Le rafinement de la passion, selon S. Clément d’Alexandrie, alloit si loin que non seulement les hommes & les femmes portoient à leurs bagues, leurs bracelets, leurs bijoux, leurs rubans, leurs cachets, le nom, le chiffre, la livrée, le portrait de leurs amans & de leurs maîtresses, mais encore qu’ils le faisoient broder ou peindre sur leurs habits & sur leurs souliers. On pouvoit lire leur passion à chaque pas. C’étoit comme les souliers blasonnés dont nous avons parlé. Bien plus on faisoit placer en fer, en cuivre, en argent, même en or, sous les souliers les mêmes chiffres on lettres relevées en bosse, qui à chaque pas le gravoient dans la poussiere, & imprimoient à chaque pas ces noms cheris, comme les Bergers dans les romans. Angelique & Medor dans l’opéra de Roland les gravoient sur l’écorce des arbres. On pouvoit les suivre à la trace de leurs amours, comme les chiens suivent le gibier à l’odeur. Tout cela devoit en appuyant le pied se faire sentir à chaque pas, & même incommoder ; mais ce qui fait souvenir de ce qu’on aime n’incommode jamais ; l’amour rend tout agréable : Fœmina in soleis quoque amatoria signa imprimunt, & incedentes amorem sunm in incessu insculpunt.

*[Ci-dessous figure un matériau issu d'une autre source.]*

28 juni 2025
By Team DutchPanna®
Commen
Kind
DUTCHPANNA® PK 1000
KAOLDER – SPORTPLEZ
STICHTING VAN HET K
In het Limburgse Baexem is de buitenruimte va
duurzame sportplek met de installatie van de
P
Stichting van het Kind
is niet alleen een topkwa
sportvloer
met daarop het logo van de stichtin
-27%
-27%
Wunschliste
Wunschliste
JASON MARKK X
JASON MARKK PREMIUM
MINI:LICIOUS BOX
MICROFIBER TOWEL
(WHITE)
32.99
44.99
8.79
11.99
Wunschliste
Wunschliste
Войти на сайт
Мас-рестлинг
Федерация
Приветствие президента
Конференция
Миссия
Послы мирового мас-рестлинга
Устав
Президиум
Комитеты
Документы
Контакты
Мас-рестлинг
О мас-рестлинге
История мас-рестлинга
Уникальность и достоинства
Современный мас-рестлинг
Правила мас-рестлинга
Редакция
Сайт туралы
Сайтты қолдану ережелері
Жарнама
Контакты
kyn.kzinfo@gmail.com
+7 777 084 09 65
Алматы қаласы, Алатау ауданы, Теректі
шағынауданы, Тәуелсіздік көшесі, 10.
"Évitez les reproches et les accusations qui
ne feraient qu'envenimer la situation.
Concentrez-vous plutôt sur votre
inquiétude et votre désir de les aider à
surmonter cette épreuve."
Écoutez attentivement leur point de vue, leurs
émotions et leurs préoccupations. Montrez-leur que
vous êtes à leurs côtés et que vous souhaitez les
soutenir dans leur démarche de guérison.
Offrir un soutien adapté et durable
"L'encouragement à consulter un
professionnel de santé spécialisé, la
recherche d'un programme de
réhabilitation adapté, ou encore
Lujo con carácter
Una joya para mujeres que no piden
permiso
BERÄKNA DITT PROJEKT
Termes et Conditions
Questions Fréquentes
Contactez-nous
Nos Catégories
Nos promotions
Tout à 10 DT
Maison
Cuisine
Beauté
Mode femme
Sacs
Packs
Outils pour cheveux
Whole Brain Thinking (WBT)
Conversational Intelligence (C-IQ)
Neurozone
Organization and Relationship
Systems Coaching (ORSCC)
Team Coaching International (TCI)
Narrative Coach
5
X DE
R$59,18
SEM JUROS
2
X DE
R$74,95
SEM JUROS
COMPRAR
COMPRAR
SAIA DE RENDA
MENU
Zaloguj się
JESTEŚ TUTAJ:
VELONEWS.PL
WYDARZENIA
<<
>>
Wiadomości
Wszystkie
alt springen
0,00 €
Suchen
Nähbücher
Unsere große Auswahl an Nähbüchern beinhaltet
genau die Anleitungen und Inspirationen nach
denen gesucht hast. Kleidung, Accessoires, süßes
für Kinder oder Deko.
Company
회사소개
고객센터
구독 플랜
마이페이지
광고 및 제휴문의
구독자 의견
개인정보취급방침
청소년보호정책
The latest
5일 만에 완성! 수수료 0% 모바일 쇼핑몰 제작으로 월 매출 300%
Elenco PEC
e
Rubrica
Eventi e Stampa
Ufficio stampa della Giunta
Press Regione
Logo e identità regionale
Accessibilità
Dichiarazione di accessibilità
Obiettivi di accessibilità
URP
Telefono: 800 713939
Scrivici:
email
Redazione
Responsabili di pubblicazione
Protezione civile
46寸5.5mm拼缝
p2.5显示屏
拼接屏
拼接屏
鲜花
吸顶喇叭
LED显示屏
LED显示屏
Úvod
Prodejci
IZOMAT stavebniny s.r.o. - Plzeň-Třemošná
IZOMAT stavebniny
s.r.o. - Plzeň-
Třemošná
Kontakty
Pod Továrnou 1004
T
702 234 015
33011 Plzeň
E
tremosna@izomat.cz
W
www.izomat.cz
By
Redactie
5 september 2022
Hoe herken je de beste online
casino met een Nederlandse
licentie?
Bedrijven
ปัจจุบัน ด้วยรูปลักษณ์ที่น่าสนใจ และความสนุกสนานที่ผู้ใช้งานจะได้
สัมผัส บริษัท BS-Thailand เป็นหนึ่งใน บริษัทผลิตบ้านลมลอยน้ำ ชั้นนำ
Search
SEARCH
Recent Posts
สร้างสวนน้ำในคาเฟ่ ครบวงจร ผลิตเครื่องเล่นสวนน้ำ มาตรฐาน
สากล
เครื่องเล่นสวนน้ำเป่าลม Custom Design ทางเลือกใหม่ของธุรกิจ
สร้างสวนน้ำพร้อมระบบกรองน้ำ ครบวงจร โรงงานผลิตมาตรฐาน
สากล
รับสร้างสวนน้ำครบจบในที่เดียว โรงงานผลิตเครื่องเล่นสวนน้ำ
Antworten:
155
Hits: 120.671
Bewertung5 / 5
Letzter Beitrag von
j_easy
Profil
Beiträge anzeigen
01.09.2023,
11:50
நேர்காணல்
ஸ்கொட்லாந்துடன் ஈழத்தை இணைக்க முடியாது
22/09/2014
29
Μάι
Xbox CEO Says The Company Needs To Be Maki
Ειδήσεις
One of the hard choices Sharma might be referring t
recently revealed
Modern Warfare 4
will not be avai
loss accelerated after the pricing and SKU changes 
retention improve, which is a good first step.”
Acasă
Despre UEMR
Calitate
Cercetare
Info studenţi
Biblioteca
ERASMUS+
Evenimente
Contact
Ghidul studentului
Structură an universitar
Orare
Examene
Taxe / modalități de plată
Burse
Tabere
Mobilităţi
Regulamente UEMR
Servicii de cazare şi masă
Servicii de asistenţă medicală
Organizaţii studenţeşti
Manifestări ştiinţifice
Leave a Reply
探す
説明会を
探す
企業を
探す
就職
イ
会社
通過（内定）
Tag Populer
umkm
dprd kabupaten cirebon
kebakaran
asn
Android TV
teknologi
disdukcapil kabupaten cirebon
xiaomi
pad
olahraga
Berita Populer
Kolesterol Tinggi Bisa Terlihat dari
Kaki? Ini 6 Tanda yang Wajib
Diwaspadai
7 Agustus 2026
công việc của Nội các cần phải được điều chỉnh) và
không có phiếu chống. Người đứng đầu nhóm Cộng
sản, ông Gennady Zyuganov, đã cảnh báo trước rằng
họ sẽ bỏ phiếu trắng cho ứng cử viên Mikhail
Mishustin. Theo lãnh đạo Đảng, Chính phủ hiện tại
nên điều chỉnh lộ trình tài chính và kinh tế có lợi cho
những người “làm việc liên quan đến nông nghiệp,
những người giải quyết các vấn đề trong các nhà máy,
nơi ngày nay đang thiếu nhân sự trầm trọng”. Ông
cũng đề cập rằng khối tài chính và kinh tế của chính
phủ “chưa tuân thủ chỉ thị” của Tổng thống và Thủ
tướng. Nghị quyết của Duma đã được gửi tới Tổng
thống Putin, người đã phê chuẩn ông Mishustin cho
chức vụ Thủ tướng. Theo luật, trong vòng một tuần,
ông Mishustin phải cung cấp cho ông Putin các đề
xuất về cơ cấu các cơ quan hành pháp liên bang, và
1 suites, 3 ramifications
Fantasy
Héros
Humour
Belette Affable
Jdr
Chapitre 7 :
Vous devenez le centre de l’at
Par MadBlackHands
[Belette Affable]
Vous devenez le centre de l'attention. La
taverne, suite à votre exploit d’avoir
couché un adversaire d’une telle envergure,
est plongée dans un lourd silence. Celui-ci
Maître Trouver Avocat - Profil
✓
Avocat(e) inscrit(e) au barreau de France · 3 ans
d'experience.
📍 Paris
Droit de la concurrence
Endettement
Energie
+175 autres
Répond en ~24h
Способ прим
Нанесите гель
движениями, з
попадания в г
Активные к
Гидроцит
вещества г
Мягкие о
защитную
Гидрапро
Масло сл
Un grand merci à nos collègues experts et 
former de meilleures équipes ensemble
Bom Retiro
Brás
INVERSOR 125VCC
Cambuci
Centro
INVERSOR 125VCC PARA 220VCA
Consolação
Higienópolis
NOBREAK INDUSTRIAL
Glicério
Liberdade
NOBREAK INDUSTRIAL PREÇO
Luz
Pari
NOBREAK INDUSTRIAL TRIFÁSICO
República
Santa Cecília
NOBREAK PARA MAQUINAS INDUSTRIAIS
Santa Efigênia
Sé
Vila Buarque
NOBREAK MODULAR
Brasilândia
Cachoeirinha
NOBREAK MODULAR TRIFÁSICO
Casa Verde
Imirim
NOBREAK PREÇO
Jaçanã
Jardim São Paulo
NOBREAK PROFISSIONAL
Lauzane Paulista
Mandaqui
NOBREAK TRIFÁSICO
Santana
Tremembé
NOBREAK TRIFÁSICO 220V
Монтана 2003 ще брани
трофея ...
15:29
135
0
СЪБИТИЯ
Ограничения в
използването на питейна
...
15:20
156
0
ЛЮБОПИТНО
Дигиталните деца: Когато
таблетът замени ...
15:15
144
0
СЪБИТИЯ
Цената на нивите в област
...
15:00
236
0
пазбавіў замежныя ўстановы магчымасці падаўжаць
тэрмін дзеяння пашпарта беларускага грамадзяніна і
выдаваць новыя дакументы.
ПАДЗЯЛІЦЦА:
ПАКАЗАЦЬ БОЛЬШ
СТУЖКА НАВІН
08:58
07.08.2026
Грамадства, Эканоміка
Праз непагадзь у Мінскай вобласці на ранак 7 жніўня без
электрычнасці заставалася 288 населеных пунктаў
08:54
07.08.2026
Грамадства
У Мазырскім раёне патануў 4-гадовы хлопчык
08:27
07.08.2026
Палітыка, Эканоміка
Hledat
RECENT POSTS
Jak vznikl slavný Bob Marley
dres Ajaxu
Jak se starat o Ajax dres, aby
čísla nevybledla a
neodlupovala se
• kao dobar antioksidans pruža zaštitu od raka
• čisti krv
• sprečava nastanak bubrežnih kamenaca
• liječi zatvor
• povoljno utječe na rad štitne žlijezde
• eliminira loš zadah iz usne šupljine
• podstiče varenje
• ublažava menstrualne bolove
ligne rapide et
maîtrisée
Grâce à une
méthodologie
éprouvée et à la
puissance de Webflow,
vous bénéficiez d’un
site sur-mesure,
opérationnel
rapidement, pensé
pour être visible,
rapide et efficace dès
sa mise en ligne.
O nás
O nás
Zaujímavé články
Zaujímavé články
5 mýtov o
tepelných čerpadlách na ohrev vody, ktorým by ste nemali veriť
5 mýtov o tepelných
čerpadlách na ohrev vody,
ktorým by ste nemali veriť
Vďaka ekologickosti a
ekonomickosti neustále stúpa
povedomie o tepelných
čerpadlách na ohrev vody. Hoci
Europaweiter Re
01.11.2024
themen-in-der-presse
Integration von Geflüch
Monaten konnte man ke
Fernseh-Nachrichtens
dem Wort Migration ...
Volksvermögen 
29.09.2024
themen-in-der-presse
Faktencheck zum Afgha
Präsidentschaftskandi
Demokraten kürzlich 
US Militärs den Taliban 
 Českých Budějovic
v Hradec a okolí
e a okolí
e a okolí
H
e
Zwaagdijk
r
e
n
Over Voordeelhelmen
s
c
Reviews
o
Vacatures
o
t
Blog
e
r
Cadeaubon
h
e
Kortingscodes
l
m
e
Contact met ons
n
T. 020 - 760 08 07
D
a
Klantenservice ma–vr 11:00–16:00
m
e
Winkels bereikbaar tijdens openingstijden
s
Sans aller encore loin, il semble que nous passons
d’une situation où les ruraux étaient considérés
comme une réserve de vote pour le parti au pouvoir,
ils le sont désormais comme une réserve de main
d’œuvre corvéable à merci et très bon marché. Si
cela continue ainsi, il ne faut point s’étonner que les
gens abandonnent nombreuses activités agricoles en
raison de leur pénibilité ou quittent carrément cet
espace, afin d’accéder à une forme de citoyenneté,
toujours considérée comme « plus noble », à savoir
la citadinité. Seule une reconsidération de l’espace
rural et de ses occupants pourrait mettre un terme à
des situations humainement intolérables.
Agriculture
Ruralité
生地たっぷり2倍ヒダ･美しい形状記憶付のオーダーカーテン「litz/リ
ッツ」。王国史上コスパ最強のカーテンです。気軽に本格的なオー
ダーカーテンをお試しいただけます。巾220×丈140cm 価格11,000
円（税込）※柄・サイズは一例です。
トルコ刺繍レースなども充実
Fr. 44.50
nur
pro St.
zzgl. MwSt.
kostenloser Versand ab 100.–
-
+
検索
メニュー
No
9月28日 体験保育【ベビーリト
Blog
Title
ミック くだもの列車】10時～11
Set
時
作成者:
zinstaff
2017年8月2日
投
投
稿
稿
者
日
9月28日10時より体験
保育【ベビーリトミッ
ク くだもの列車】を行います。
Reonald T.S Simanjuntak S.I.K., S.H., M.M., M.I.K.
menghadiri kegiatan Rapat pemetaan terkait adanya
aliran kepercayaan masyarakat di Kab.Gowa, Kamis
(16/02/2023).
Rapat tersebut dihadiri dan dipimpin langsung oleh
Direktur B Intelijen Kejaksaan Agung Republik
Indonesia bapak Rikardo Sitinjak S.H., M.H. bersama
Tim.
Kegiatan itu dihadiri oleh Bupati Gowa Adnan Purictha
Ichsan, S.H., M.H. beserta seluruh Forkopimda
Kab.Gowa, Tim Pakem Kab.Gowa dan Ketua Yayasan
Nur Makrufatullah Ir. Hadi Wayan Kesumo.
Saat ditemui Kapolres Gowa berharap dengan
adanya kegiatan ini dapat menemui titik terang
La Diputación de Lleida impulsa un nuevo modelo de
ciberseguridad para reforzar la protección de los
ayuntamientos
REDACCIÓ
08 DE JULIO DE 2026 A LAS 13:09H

Je ne sache pas que de nos jours on attache de pareils bas-reliefs sous la semele. On le feroit inutilement. Ni le pavé des rues, ni le parquet des chambres ne peut recevoir une pareille empreinte. Quel sacrilege si on l’imprimoit dans la boue ! Ce seroit tout au plus dans les allées sablées des jardins, & sur les rivages des petits ruisseaux qui roulent leurs flots argentés dans une prairie émaillée de fleurs, qu’une amante pourroit écrire ses tendres langueurs ; mais le dessus du soulier en est presque toujours barbouillé par la broderie & l’ingénieux agencement des rubans & des pompons, qui multiplient & diversifient à l’infini ces signes insensés d’une passion criminelle, comme la marchande de fleurs, Glicera, dont les anciens vantent l’art inépuisable de faire des bouquets & des guirlandes de fleurs, & les femmes du Serrail qui parlent avec des fleurs. Tout le pays de Cithere est plein de ces chiffres & de ces portraits, sur-tout les toilettes ; tous les bijoux, les boites, les petits outils en sont ornés. C’est le plus beau diamant des bracelets, des coliers, des pendans d’oreille, le plus beau cadran d’une montre, la plus piquante figure d’un éventail, la plus jolie frisure d’une boucle, d’une tresse de cheveux, le plus doux parfum d’une tabattiere & d’une cassolette. Le théatre en est couvert. Quelle actrice se pardonneroit de n’en être pas parée ? Les plafonds, les décorations, les loges sont pleins de chiffres galans, de portraits de quelque héroïne, d’amours qui tirent des flêches, de cœurs blessés, de flambeaux allumés, & jusqu’aux danses. Donc les desseins & les figures entrelassées sont les chiffres de quelques Themires, langage trop vrai, qui dit très-énergiquement que le théatre n’est que le vice présenté dans tous les points de vue.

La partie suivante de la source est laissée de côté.